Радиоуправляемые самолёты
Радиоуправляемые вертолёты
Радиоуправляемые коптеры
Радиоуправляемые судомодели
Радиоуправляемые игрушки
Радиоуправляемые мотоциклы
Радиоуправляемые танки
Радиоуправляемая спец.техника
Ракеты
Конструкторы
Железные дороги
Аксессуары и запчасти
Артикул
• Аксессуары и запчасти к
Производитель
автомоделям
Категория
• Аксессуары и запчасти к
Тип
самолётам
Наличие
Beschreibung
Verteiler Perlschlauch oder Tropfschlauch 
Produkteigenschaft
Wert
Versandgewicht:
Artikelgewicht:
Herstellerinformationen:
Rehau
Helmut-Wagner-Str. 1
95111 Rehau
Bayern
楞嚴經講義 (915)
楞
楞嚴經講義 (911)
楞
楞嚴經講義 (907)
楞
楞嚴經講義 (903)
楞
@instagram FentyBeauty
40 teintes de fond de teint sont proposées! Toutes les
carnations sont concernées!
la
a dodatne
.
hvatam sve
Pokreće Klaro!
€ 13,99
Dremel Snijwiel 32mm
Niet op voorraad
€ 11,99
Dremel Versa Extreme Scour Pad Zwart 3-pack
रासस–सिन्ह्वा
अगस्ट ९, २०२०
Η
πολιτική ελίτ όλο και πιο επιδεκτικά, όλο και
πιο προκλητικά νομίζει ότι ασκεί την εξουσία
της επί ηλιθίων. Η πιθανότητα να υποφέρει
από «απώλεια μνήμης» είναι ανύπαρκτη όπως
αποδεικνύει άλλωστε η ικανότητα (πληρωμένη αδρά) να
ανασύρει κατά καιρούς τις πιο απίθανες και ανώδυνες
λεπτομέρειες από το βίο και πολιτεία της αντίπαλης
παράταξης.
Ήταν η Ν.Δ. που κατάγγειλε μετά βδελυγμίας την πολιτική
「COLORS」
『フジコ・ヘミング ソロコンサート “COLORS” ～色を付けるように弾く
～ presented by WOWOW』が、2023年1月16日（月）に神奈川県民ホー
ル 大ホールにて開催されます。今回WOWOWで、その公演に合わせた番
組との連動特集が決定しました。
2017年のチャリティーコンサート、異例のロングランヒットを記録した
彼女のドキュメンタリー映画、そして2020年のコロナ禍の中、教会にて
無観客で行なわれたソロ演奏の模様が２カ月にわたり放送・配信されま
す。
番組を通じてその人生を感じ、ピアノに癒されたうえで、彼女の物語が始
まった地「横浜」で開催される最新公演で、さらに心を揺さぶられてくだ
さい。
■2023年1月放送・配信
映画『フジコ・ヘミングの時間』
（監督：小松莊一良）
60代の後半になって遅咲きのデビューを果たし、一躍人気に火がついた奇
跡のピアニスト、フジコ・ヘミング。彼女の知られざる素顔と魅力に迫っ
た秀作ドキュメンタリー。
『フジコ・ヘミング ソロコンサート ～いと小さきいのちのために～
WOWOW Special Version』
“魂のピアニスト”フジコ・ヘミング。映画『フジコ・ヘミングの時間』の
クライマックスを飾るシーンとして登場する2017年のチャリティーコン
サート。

What you have to do:
Scan the records above and show every line in which the word "Радиоуправляемые" occurs.

Answer to this problem:
Радиоуправляемые самолёты
Радиоуправляемые вертолёты
Радиоуправляемые коптеры
Радиоуправляемые судомодели
Радиоуправляемые игрушки
Радиоуправляемые мотоциклы
Радиоуправляемые танки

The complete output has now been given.